Persistence and local extinction for superprocesses in random environments

TL;DR

This paper studies the long-term behavior of super-Brownian motion in a Gaussian random environment, proving conditions for convergence to a non-trivial invariant measure and demonstrating local extinction under certain conditions.

Contribution

It establishes new criteria for persistence and extinction of superprocesses in random environments, confirming a conjecture and analyzing the impact of environmental correlation.

Findings

Superprocesses converge to a non-trivial invariant measure under certain conditions.

High environmental correlation can lead to local extinction.

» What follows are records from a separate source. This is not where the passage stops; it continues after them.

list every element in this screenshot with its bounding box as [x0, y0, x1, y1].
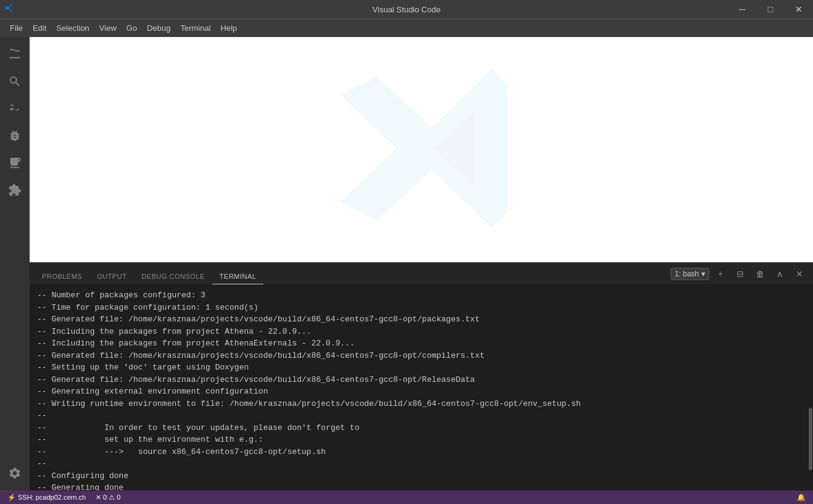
activity-bar — [0, 37, 30, 490]
settings-icon[interactable] — [2, 461, 27, 485]
panel-controls: 1: bash ▾ ＋ ⊟ 🗑 ∧ ✕ — [671, 266, 808, 281]
window-controls: ─ □ ✕ — [728, 0, 813, 19]
panel-scrollbar-thumb[interactable] — [809, 408, 812, 469]
menu-item-file[interactable]: File — [5, 21, 28, 35]
add-terminal-button[interactable]: ＋ — [712, 266, 729, 281]
sidebar-item-source-control[interactable] — [2, 96, 27, 121]
bell-icon: 🔔 — [797, 494, 806, 502]
title-bar: Visual Studio Code ─ □ ✕ — [0, 0, 813, 19]
ssh-label: SSH: pcadp02.cern.ch — [18, 494, 86, 501]
menu-item-help[interactable]: Help — [216, 21, 242, 35]
error-count: 0 — [103, 494, 107, 501]
menu-item-go[interactable]: Go — [122, 21, 142, 35]
terminal-output: -- Number of packages configured: 3 -- T… — [30, 287, 813, 490]
tab-output[interactable]: OUTPUT — [89, 269, 134, 284]
panel-content[interactable]: -- Number of packages configured: 3 -- T… — [30, 284, 813, 490]
notification-bell[interactable]: 🔔 — [794, 490, 808, 504]
sidebar-item-debug[interactable] — [2, 123, 27, 148]
ssh-status[interactable]: ⚡ SSH: pcadp02.cern.ch — [5, 490, 88, 504]
minimize-button[interactable]: ─ — [728, 0, 756, 19]
sidebar-item-explorer[interactable] — [2, 42, 27, 67]
sidebar-item-extensions[interactable] — [2, 178, 27, 202]
panel: PROBLEMS OUTPUT DEBUG CONSOLE TERMINAL 1… — [30, 262, 813, 490]
error-icon: ✕ — [96, 494, 101, 502]
warning-icon: ⚠ — [109, 494, 115, 502]
ssh-icon: ⚡ — [7, 494, 16, 502]
tab-terminal[interactable]: TERMINAL — [212, 269, 264, 284]
terminal-name: 1: bash — [675, 270, 699, 278]
panel-scrollbar[interactable] — [808, 284, 813, 490]
status-left: ⚡ SSH: pcadp02.cern.ch ✕ 0 ⚠ 0 — [5, 490, 123, 504]
panel-tabs: PROBLEMS OUTPUT DEBUG CONSOLE TERMINAL 1… — [30, 263, 813, 284]
menu-item-view[interactable]: View — [94, 21, 122, 35]
vscode-watermark — [335, 62, 508, 238]
main-layout: PROBLEMS OUTPUT DEBUG CONSOLE TERMINAL 1… — [0, 37, 813, 490]
menu-item-debug[interactable]: Debug — [142, 21, 175, 35]
status-bar: ⚡ SSH: pcadp02.cern.ch ✕ 0 ⚠ 0 🔔 — [0, 490, 813, 504]
vscode-logo-icon — [5, 3, 15, 15]
sidebar-item-search[interactable] — [2, 69, 27, 94]
tab-debug-console[interactable]: DEBUG CONSOLE — [134, 269, 212, 284]
tab-problems[interactable]: PROBLEMS — [35, 269, 89, 284]
chevron-down-icon: ▾ — [701, 270, 705, 278]
menu-item-edit[interactable]: Edit — [28, 21, 51, 35]
editor-area: PROBLEMS OUTPUT DEBUG CONSOLE TERMINAL 1… — [30, 37, 813, 490]
split-terminal-button[interactable]: ⊟ — [732, 266, 749, 281]
kill-terminal-button[interactable]: 🗑 — [751, 266, 769, 281]
menu-item-terminal[interactable]: Terminal — [175, 21, 215, 35]
error-status[interactable]: ✕ 0 ⚠ 0 — [93, 490, 123, 504]
sidebar-item-remote[interactable] — [2, 151, 27, 175]
panel-close-button[interactable]: ✕ — [791, 266, 808, 281]
menu-bar: FileEditSelectionViewGoDebugTerminalHelp — [0, 19, 813, 37]
maximize-button[interactable]: □ — [756, 0, 785, 19]
close-button[interactable]: ✕ — [785, 0, 813, 19]
menu-item-selection[interactable]: Selection — [51, 21, 94, 35]
window-title: Visual Studio Code — [373, 5, 440, 14]
terminal-selector[interactable]: 1: bash ▾ — [671, 268, 709, 280]
panel-maximize-button[interactable]: ∧ — [771, 266, 788, 281]
warning-count: 0 — [117, 494, 120, 501]
status-right: 🔔 — [794, 490, 808, 504]
editor-content — [30, 37, 813, 262]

The results confirm a conjecture by Mytnik and Xiong (2007).

Abstract

We consider a super-Brownian motion $\{X_t, t\geq 0\}$ in a random environment described by a centered Gaussian field $\{W(t,x),t\geq 0, x\in\mathbb{R}^d\}$ whose correlation function is given by $\mathcal{C} (x,y)(t \wedge s)$. The process takes values in $\mathcal{M}(\mathbb{R}^d)$, the space of Radon measures on $\mathbb{R}^d$. It can be characterized through a conditional Laplace transform by a parabolic stochastic partial differential equation driven by $W(t, x)$. Suppose that $\mathcal{C} (x, y)\leq g(x-y)$ for some bounded positive function $g$ on $\mathbb{R}^d$ and the initial distribution of process $X$ is the Lebesgue measure $m$ on $\mathbb{R}^d$. We prove that for dimension $d\geq 3$, whenever $$ \sup_{x\in \mathbb{R}^d} \int_{\mathbb{R}^d} |x-y|^{2-d} g(y)dy< \frac{8 (d-2) \pi^{d/2}}{d 2^d \Gamma \left(d/2-1\right)}, $$ the distribution of $X_t$ converges weakly as $t \to \infty$ to a non-trivial invariant probability distribution $\pi^m$ on $\mathcal{M}(\mathbb{R}^d)$ with mean measure $m$. This result in particular gives an affirmative answer to Conjecture 1.4 of Mytnik and Xiong (Electron. J. Probab. 12: 1349-1378 (2007)). We further show that given $ \Theta \in C^\beta(\mathbb{R}^d)$ $(\beta>1)$, when $\mathcal{C}(x,y)= a \Theta (x-y)$ with $a$ being large enough, the superprocess $X$ suffers local extinction.